The end of an era too – Per the LA Times, “Long before Highland Park became the latest go-to food enclave in Los Angeles — Hippo, HomeState and Triple Beam have all recently opened in the neighborhood — there was Good Girl Dinette, chef Diep Tran’s Vietnamese spin on the local diner… Tran is closing Good Girl on Oct. 5.”
The Title – In his ongoing fight to remain in charge of the Jules Verne restaurant in the Eiffel Tower, Alain Ducasse is claiming rank: “In court Ducasse's lawyers argued that the 61-year-old impresario, who has won a total of 21 Michelin stars for his restaurants dotted across the globe, was now ‘the most-starred chef in the world’ after the death earlier this month of fellow culinary legend Joel Robuchon.” You better recognize?

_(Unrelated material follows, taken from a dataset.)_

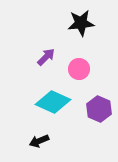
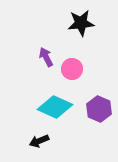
purple arrow: rotated 72 degrees counterclockwise
pink circle: moved 7 px left
cyan diamond: moved 2 px right, 5 px down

That Influencer $$$ - Chefs Marcus Samuelsson, Claudette Zepeda-Wilkins, and JJ Johnson are apparently repping Buzzfeed’s food video outlet Tasty now. Good for them, but the uncharacteristically slow, painful press release video does not bode well.
For design fans – Here’s the Eater LA photo spread for new “mid-range casual” (TM) The Gables in Santa Monica, where I’m a sucker for the Portuguese(?) tile patio space, but feel the need to remind designers that there are almost zero configurations or use cases in which cinderblock makes anything more attractive.
And I have no idea why I am so charmed by these basic, plaid booths at Theorita (“The ‘dinette’ and bakery from Che Fico pastry chef Angela Pinkerton (plus partners Matt Brewer and Che Fico chef David Nayfeld”), but… de gustibus etcetera.
And last and definitely least – If you, like me, are more comfortable with horror movies than candid camera cringe, please scroll past. If you want to witness Sacha Baron Cohen (Borat) trick food critic Bill Jilla of DinnerReviews(.)com into reviewing condom encased veal and “human meat” dishes, here you go. Gross on many levels, including Cohen’s. Ugh.
And that’s it for today. Before I go, a quick, public apology to the staff at Taipei’s excellent Hoshina Udon: The noodles were great. My kids had no idea how to eat them. Entropy increases with hunger. We are sorry.
I’ll see you here Friday for next Family Meal.